Skin feature point tracking using deep feature encodings
Friday 14 January, 2022at 12:15 - 13:00
Online and hybrid
Facial feature tracking is a key component of imaging ballistocardiography (BCG) where the displacement of facial key points needs to be accurately quantified to provide a good estimate of the heart rate. Skin feature tracking also enables video-based quantification of motor degradation due to dementia in Parkinson's disease.

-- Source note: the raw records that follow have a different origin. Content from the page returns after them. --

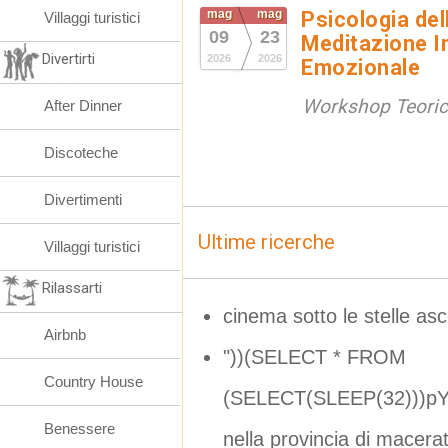
mag
mag
Psicologia de
Villaggi turistici
09
23
Meditazione In
Divertirti
2026
2026
Emozionale
Workshop Teorico
After Dinner
Discoteche
Divertimenti
Ultime ricerche
Villaggi turistici
Rilassarti
cinema sotto le stelle asc
Airbnb
"))(SELECT * FROM
Country House
(SELECT(SLEEP(32)))pY
Benessere
nella provincia di macera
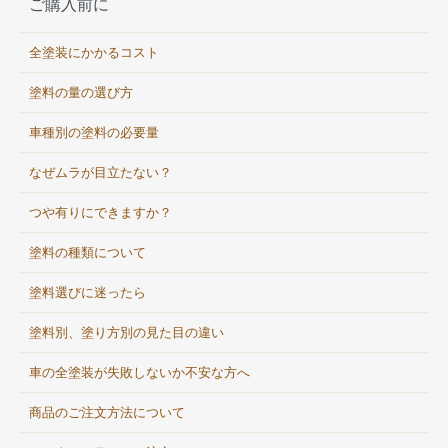
ご購入前に
全塗装にかかるコスト
塗料の量の選び方
車種別の塗料の必要量
なぜムラが目立たない？
つや有りにできますか？
塗料の種類について
塗料選びに迷ったら
塗料別、塗り方別の見た目の違い
車の全塗装が失敗しないか不安な方へ
商品のご注文方法について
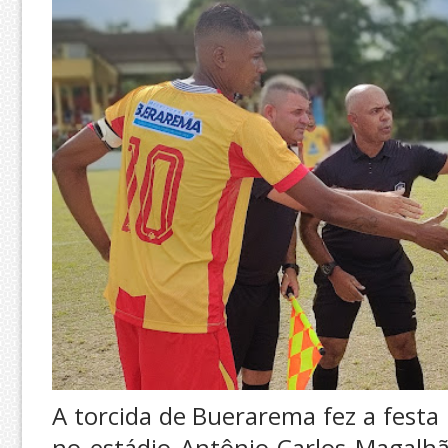
A torcida de Buerarema fez a festa
no estádio Antônio Carlos Magalhã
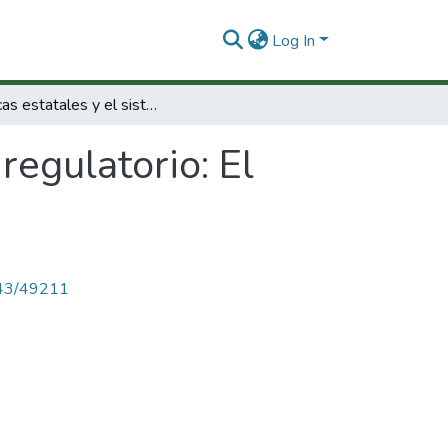
Log In
políticas estatales y el sistema regulatorio: El problema de congruencia.
regulatorio: El
4143/49211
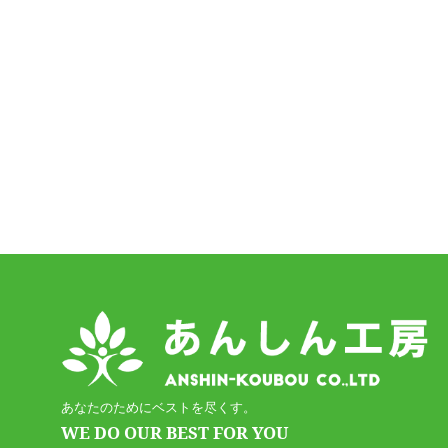
あなたのためにベストを尽くす。
WE DO OUR BEST FOR YOU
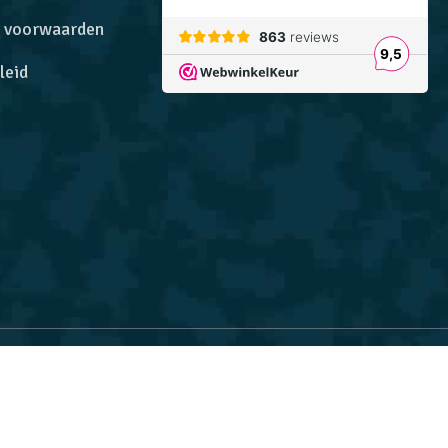
 voorwaarden
leid
Website ontwikkeld door
Multiplusonline.nl
ns gebruik van cookies.
VIND IK PRIMA
eerd op 863 reviews.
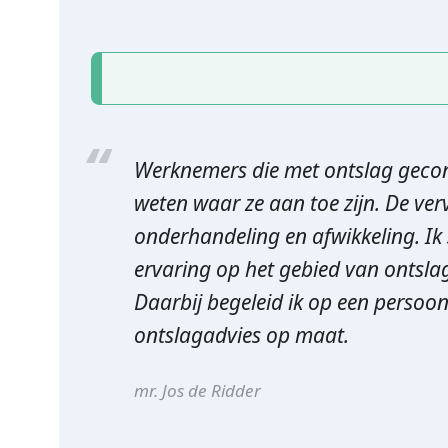
Werknemers die met ontslag geconf
weten waar ze aan toe zijn. De ver
onderhandeling en afwikkeling. Ik 
ervaring op het gebied van ontslag
Daarbij begeleid ik op een persoonli
ontslagadvies op maat.
mr. Jos de Ridder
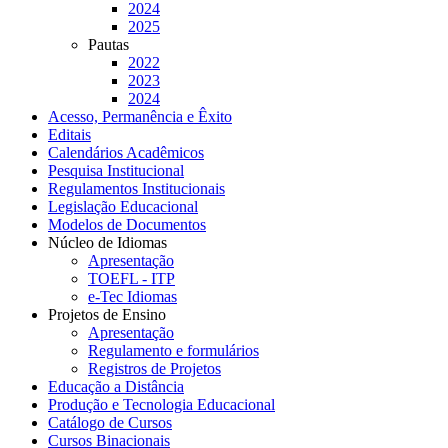
2024
2025
Pautas
2022
2023
2024
Acesso, Permanência e Êxito
Editais
Calendários Acadêmicos
Pesquisa Institucional
Regulamentos Institucionais
Legislação Educacional
Modelos de Documentos
Núcleo de Idiomas
Apresentação
TOEFL - ITP
e-Tec Idiomas
Projetos de Ensino
Apresentação
Regulamento e formulários
Registros de Projetos
Educação a Distância
Produção e Tecnologia Educacional
Catálogo de Cursos
Cursos Binacionais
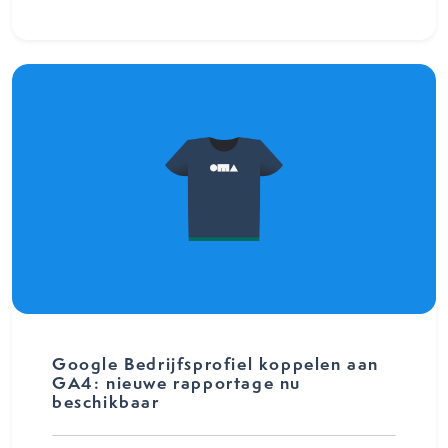
Google Bedrijfsprofiel koppelen aan
GA4: nieuwe rapportage nu
beschikbaar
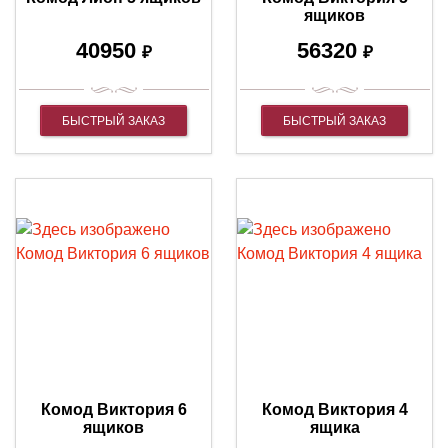
ящиков
40950
56320
₽
₽
БЫСТРЫЙ ЗАКАЗ
БЫСТРЫЙ ЗАКАЗ
Комод Виктория 6
Комод Виктория 4
ящиков
ящика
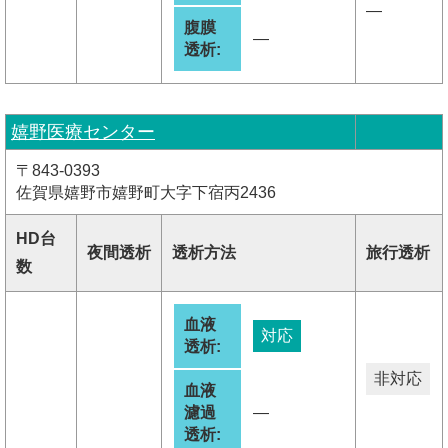
―
腹膜
―
透析:
嬉野医療センター
〒843-0393
佐賀県嬉野市嬉野町大字下宿丙2436
HD台
夜間透析
透析方法
旅行透析
数
血液
対応
透析:
非対応
血液
濾過
―
透析:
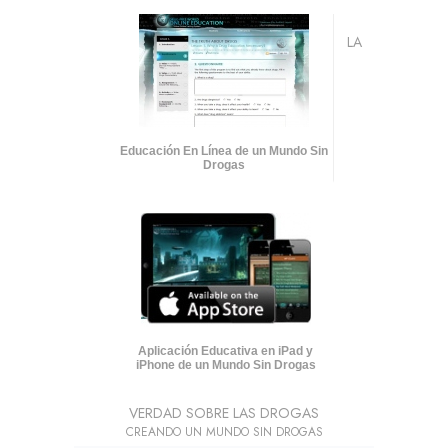
LA
Educación En Línea de un Mundo Sin
Drogas
Aplicación Educativa en iPad y
iPhone de un Mundo Sin Drogas
VERDAD SOBRE LAS DROGAS
CREANDO UN MUNDO SIN DROGAS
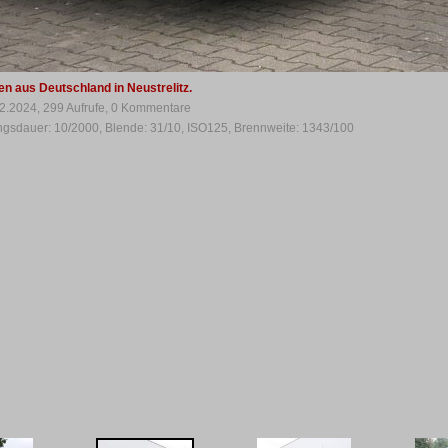
en aus Deutschland in Neustrelitz.
2.2024, 299 Aufrufe, 0 Kommentare
ungsdauer: 10/2000, Blende: 31/10, ISO125, Brennweite: 1343/100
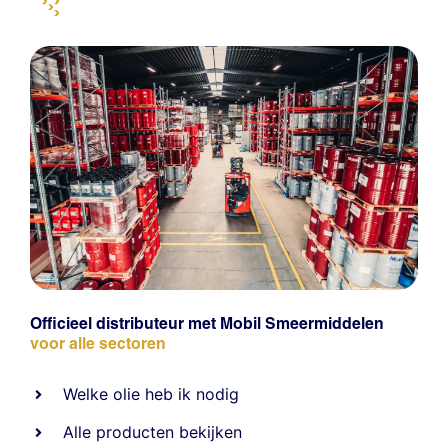
Officieel distributeur met Mobil Smeermiddelen
voor alle sectoren
Welke olie heb ik nodig
Alle producten bekijken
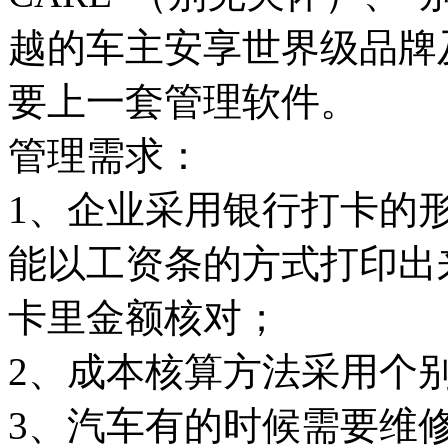
越的车主安享世界级品牌
要上一套管理软件。
管理需求：
1、企业采用银行打卡的
能以工资条的方式打印出
卡里金额核对；
2、成本核算方法采用个
3、汽车有的时候需要维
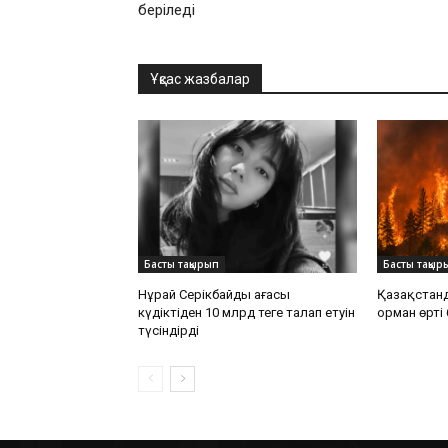
беріледі
Ұқсас жазбалар
Басты тақырып
Басты тақыр
Нұрай Серікбайдың ағасы
Қазақстанда
күдіктіден 10 млрд теңге талап етуін
орман өрті
түсіндірді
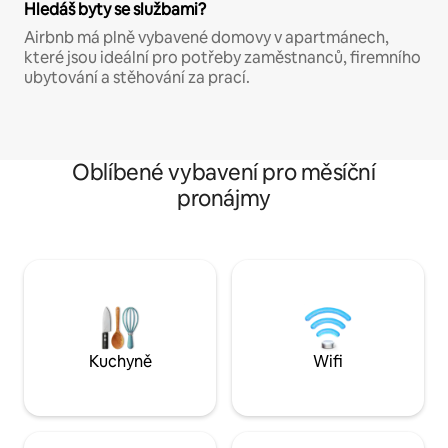
Hledáš byty se službami?
Airbnb má plně vybavené domovy v apartmánech,
které jsou ideální pro potřeby zaměstnanců, firemního
ubytování a stěhování za prací.
Oblíbené vybavení pro měsíční
pronájmy
Kuchyně
Wifi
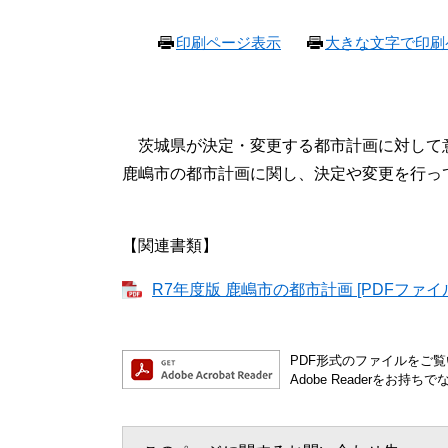
本
印刷ページ表示
大きな文字で印刷
文
茨城県が決定・変更する都市計画に対して
鹿嶋市の都市計画に関し、決定や変更を行っ
【関連書類】
R7年度版 鹿嶋市の都市計画 [PDFファイル
PDF形式のファイルをご覧い
Adobe Readerを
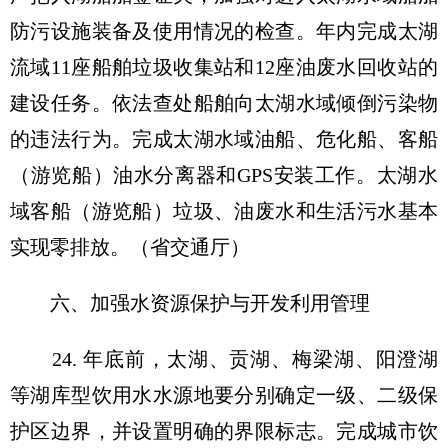
防污设施装备及使用情况的检查。年内完成太湖
流域11座船舶垃圾收集站和12座油废水回收站的
建设任务。依法查处船舶向太湖水域倾倒污染物
的违法行为。完成太湖水域油船、危化船、客船
（游览船）油水分离器和GPS安装工作。太湖水
域客船（游览船）垃圾、油废水和生活污水基本
实现零排放。（省交通厅）
六、加强水资源保护与开发利用管理
24. 年底前，太湖、贡湖、梅梁湖、阳澄湖
等湖库型饮用水水源地要分别确定一级、二级保
护区边界，并设置明确的界限标志。完成城市饮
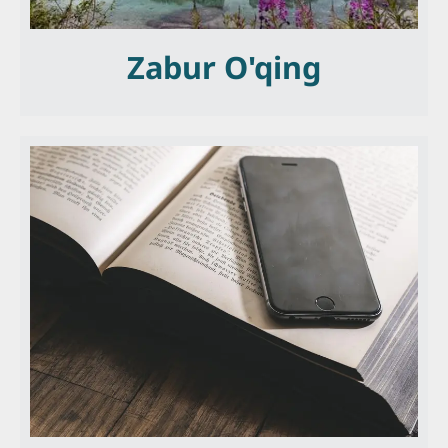
Zabur O'qing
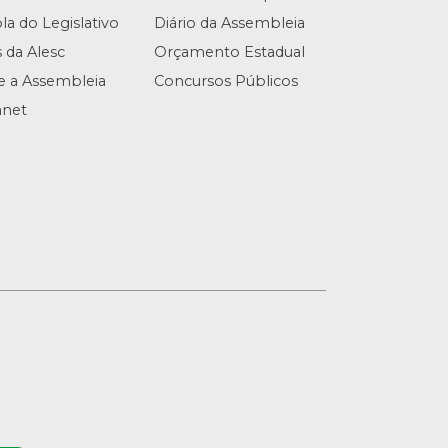
la do Legislativo
Diário da Assembleia
s da Alesc
Orçamento Estadual
te a Assembleia
Concursos Públicos
anet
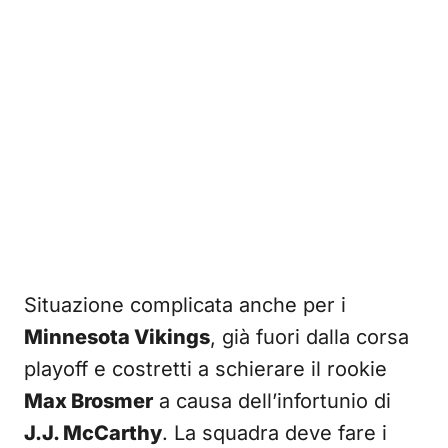
Situazione complicata anche per i
Minnesota Vikings
, già fuori dalla corsa
playoff e costretti a schierare il rookie
Max Brosmer
a causa dell’infortunio di
J.J. McCarthy
. La squadra deve fare i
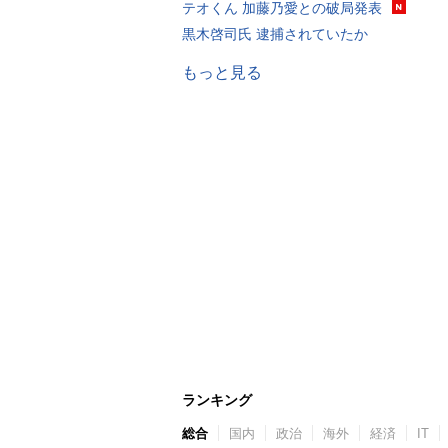
テオくん 加藤乃愛との破局発表
黒木啓司氏 逮捕されていたか
もっと見る
ランキング
総合
国内
政治
海外
経済
IT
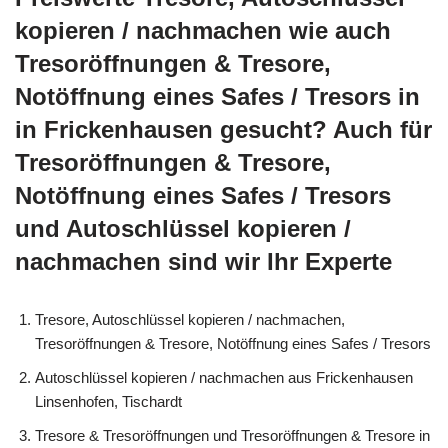
kopieren / nachmachen wie auch
Tresoröffnungen & Tresore,
Notöffnung eines Safes / Tresors in
in Frickenhausen gesucht? Auch für
Tresoröffnungen & Tresore,
Notöffnung eines Safes / Tresors
und Autoschlüssel kopieren /
nachmachen sind wir Ihr Experte
Tresore, Autoschlüssel kopieren / nachmachen,
Tresoröffnungen & Tresore, Notöffnung eines Safes / Tresors
Autoschlüssel kopieren / nachmachen aus Frickenhausen
Linsenhofen, Tischardt
Tresore & Tresoröffnungen und Tresoröffnungen & Tresore in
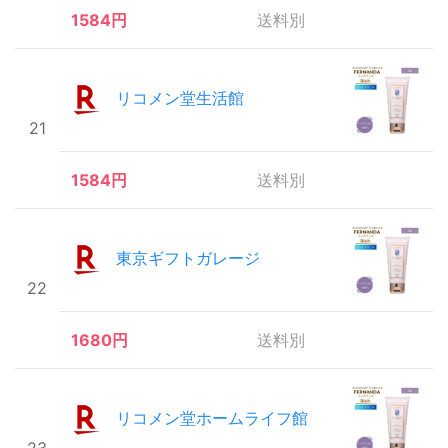
1584円
送料別
リコメン堂生活館
21
1584円
送料別
東京ギフトガレージ
22
1680円
送料別
リコメン堂ホームライフ館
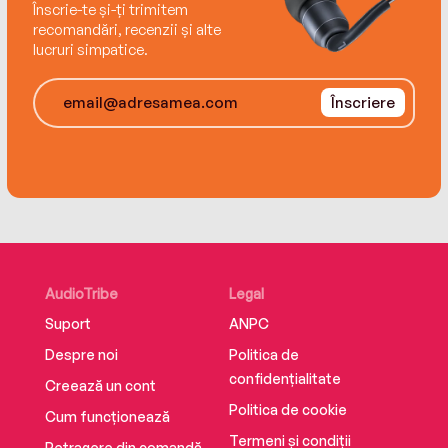
Înscrie-te și-ți trimitem
recomandări, recenzii și alte
lucruri simpatice.
Înscriere
AudioTribe
Legal
Suport
ANPC
Despre noi
Politica de
confidențialitate
Creează un cont
Politica de cookie
Cum funcționează
Termeni și condiții
Retragere din comandă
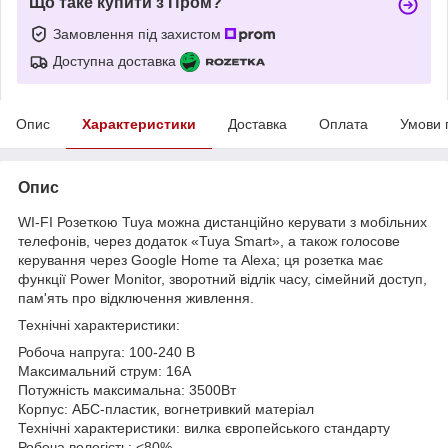
Що таке купити з Пром?
Замовлення під захистом
Доступна доставка
Опис
Характеристики
Доставка
Оплата
Умови 
Опис
WI-FI Розеткою Tuya можна дистанційно керувати з мобільних
телефонів, через додаток «Tuya Smart», а також голосове
керування через Google Home та Alexa; ця розетка має
функції Power Monitor, зворотний відлік часу, сімейний доступ,
пам'ять про відключення живлення.
Технічні характеристики:
Робоча напруга: 100-240 В
Максимальний струм: 16А
Потужність максимальна: 3500Вт
Корпус: АБС-пластик, вогнетривкий матеріал
Технічні характеристики: вилка європейського стандарту
Робоча вологість: <80%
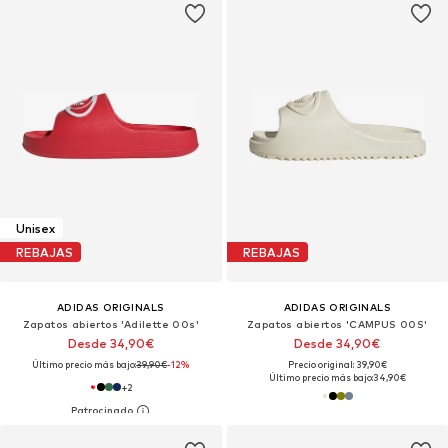
Unisex
REBAJAS
REBAJAS
ADIDAS ORIGINALS
ADIDAS ORIGINALS
Zapatos abiertos 'Adilette 00s'
Zapatos abiertos 'CAMPUS 00S'
Desde 34,90€
Desde 34,90€
Último precio más bajo:
39,90€
-12%
Precio original: 39,90€
Último precio más bajo:
34,90€
+
2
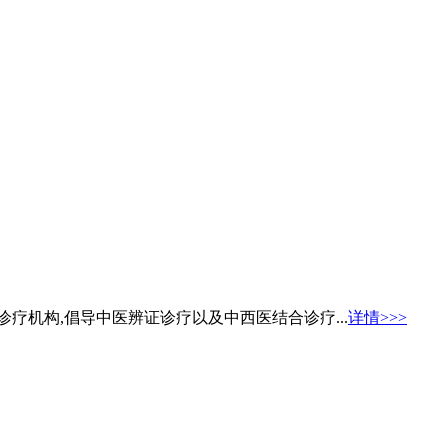
疗机构,倡导中医辨证诊疗以及中西医结合诊疗...
详情>>>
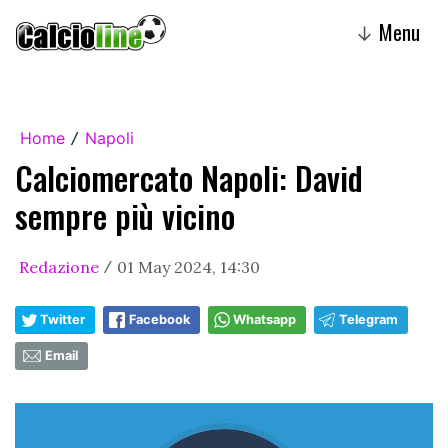
Menu
↓
Home
Napoli
/
Calciomercato Napoli: David
sempre più vicino
Redazione
01 May 2024, 14:30
/
Twitter
Facebook
Whatsapp
Telegram
Email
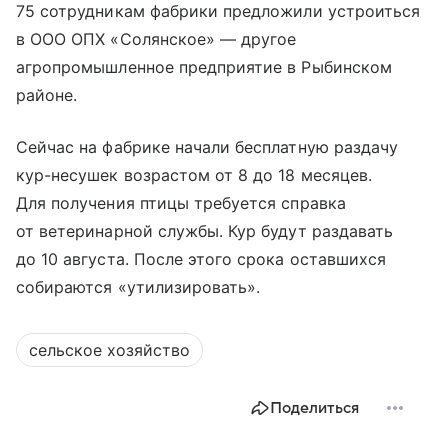
75 сотрудникам фабрики предложили устроиться
в ООО ОПХ «Солянское» — другое
агропромышленное предприятие в Рыбинском
районе.
Сейчас на фабрике начали бесплатную раздачу
кур-несушек возрастом от 8 до 18 месяцев.
Для получения птицы требуется справка
от ветеринарной службы. Кур будут раздавать
до 10 августа. После этого срока оставшихся
собираются «утилизировать».
сельское хозяйство
Поделиться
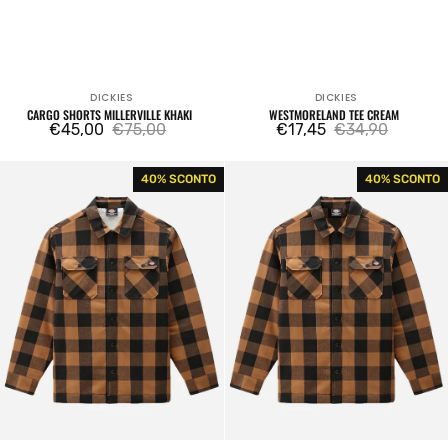
DICKIES
DICKIES
Venditore:
Venditore:
CARGO SHORTS MILLERVILLE KHAKI
WESTMORELAND TEE CREAM
€45,00
€75,00
€17,45
€34,90
Prezzo
Prezzo
Prezzo
Prezzo
di
regolare
di
regolare
Camicia
Camicia
40% SCONTO
40% SCONTO
vendita
vendita
Sacramento
Sacramento
Fleece
Brown
Brown
Duck
Duck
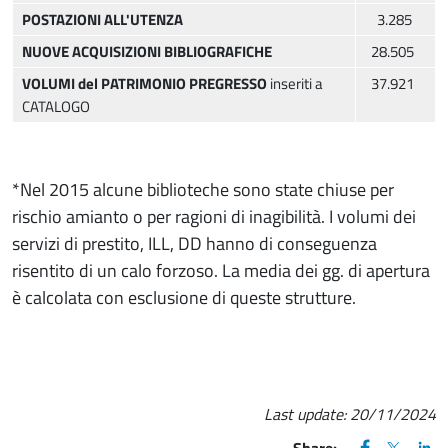
POSTAZIONI ALL'UTENZA
3.285
NUOVE ACQUISIZIONI BIBLIOGRAFICHE
28.505
VOLUMI del PATRIMONIO PREGRESSO
inseriti a
37.921
CATALOGO
*Nel 2015 alcune biblioteche sono state chiuse per
rischio amianto o per ragioni di inagibilità. I volumi dei
servizi di prestito, ILL, DD hanno di conseguenza
risentito di un calo forzoso. La media dei gg. di apertura
è calcolata con esclusione di queste strutture.
Last update:
20/11/2024
FACEBOOK
(apre una nu
X
(apre un
LIN
(ap
Share:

Traditional computer vision algorithms like Scale Invariant Feature Transform (SIFT) or Speeded-Up Robust Features (SURF), and feature tracking, like the Lucas-Kanade method (LK) have long represented the state-of-the-art in efficiency and accuracy. However, common deformations, like affine local transformations or illumination changes, can cause them to fail. Over the past five years, deep convolutional neural networks have outperformed traditional methods for most computer vision tasks. We propose a pipeline for feature tracking that applies a convolutional stacked autoencoder to identify the most salient crops in an image and match them to a second image. The autoencoder learns to represent image crops into deep feature encodings specific to the object category it is trained on, making it better for application-specific cases. We train the autoencoder on facial images and validate its ability to track skin features using manually labeled face and hand videos. The tracking errors of distinctive skin features (moles) are so small that we cannot exclude that they stem from the manual labeling based on a χ2-test.
Our method achieved a lower mean error than the other methods in all but one scenario. More importantly, unlike all other tracking methods, our method was the only one to not diverge in any scenario. These results show that our method creates better feature descriptors for feature tracking, feature matching, and image registration than the traditional algorithms.